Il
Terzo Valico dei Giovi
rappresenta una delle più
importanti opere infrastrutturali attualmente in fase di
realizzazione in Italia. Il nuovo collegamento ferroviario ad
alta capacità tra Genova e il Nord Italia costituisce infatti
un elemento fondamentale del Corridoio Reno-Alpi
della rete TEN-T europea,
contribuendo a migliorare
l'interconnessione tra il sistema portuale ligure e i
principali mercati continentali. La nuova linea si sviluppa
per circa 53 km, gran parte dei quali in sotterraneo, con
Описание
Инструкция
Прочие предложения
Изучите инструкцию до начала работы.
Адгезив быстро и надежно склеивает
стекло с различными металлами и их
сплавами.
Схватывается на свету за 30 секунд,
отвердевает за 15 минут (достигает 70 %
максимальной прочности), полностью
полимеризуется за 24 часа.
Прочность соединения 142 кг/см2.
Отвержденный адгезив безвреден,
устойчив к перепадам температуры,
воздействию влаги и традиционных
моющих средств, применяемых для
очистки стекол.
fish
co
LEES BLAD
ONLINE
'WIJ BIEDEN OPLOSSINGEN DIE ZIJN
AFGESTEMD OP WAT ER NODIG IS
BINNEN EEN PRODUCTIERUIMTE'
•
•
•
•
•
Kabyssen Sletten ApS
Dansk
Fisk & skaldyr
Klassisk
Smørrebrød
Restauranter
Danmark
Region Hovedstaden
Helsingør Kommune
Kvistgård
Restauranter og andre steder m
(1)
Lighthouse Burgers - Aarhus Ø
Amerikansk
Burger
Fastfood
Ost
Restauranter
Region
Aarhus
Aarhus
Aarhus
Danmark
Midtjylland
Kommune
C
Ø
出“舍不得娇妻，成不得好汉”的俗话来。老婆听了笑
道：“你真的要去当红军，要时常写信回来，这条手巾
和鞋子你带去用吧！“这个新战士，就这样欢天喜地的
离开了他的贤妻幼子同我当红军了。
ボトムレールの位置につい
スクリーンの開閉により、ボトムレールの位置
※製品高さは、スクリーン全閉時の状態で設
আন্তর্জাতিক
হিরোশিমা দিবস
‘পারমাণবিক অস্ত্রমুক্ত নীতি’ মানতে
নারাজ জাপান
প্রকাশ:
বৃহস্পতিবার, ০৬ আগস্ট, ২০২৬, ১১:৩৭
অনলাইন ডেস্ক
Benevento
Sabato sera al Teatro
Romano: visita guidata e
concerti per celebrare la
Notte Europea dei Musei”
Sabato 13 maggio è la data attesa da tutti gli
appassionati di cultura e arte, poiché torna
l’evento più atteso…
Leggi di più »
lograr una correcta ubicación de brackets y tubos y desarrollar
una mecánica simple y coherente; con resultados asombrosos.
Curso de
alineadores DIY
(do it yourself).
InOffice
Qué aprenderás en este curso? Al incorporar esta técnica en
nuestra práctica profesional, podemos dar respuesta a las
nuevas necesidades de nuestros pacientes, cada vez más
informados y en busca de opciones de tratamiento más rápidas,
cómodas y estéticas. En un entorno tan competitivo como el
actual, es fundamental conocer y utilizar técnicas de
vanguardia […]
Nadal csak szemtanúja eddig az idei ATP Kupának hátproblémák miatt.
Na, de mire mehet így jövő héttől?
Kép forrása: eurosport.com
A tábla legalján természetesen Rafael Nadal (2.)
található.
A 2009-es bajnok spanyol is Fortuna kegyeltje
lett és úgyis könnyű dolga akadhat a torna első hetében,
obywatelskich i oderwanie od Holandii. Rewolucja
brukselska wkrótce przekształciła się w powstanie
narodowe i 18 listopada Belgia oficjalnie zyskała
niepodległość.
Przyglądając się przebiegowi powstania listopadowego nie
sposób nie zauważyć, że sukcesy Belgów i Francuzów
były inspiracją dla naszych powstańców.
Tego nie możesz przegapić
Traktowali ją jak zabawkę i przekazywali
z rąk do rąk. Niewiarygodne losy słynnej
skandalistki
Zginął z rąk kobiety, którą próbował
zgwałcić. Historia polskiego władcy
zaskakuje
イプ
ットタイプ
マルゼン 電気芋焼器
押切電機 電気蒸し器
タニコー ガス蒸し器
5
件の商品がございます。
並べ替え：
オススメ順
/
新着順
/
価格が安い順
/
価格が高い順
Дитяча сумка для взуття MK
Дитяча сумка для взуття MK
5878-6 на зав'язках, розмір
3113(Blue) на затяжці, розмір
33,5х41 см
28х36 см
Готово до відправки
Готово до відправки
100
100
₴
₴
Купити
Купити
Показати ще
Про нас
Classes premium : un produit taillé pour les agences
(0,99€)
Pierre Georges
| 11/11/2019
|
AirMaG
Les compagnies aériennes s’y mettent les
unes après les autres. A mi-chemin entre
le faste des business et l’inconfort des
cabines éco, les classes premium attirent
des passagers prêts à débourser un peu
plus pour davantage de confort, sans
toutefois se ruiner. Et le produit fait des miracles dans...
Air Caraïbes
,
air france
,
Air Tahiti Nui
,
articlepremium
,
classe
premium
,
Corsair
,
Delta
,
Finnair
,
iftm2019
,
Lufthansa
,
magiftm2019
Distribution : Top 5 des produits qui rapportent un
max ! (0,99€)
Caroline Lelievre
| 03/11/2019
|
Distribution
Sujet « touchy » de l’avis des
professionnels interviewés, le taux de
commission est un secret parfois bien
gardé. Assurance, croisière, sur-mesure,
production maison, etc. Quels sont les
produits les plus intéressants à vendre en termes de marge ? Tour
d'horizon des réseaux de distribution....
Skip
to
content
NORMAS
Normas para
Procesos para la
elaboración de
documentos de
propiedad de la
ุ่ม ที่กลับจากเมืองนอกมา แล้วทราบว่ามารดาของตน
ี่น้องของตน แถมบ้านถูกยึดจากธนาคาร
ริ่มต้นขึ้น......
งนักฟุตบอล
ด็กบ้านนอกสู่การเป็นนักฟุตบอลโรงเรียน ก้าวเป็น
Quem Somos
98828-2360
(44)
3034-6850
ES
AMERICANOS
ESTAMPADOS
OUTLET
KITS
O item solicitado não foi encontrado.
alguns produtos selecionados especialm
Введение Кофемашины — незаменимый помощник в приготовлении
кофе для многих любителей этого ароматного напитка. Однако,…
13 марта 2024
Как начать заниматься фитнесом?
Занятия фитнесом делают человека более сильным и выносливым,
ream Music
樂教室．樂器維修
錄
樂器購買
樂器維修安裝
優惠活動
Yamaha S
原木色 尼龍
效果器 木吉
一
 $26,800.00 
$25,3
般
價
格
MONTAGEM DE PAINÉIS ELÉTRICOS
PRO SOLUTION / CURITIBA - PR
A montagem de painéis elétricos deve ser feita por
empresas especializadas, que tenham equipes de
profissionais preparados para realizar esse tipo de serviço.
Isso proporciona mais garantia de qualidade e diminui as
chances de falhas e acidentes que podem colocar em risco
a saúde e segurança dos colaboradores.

________________

Your answer must hold the line containing "commission est un secret parfois bien" and all lines after it in the entries above, exactly, and nothing else.

- [Solution to this exercise]:
commission est un secret parfois bien
gardé. Assurance, croisière, sur-mesure,
production maison, etc. Quels sont les
produits les plus intéressants à vendre en termes de marge ? Tour
d'horizon des réseaux de distribution....
Skip
to
content
NORMAS
Normas para
Procesos para la
elaboración de
documentos de
propiedad de la
ุ่ม ที่กลับจากเมืองนอกมา แล้วทราบว่ามารดาของตน
ี่น้องของตน แถมบ้านถูกยึดจากธนาคาร
ริ่มต้นขึ้น......
งนักฟุตบอล
ด็กบ้านนอกสู่การเป็นนักฟุตบอลโรงเรียน ก้าวเป็น
Quem Somos
98828-2360
(44)
3034-6850
ES
AMERICANOS
ESTAMPADOS
OUTLET
KITS
O item solicitado não foi encontrado.
alguns produtos selecionados especialm
Введение Кофемашины — незаменимый помощник в приготовлении
кофе для многих любителей этого ароматного напитка. Однако,…
13 марта 2024
Как начать заниматься фитнесом?
Занятия фитнесом делают человека более сильным и выносливым,
ream Music
樂教室．樂器維修
錄
樂器購買
樂器維修安裝
優惠活動
Yamaha S
原木色 尼龍
效果器 木吉
一
 $26,800.00 
$25,3
般
價
格
MONTAGEM DE PAINÉIS ELÉTRICOS
PRO SOLUTION / CURITIBA - PR
A montagem de painéis elétricos deve ser feita por
empresas especializadas, que tenham equipes de
profissionais preparados para realizar esse tipo de serviço.
Isso proporciona mais garantia de qualidade e diminui as
chances de falhas e acidentes que podem colocar em risco
a saúde e segurança dos colaboradores.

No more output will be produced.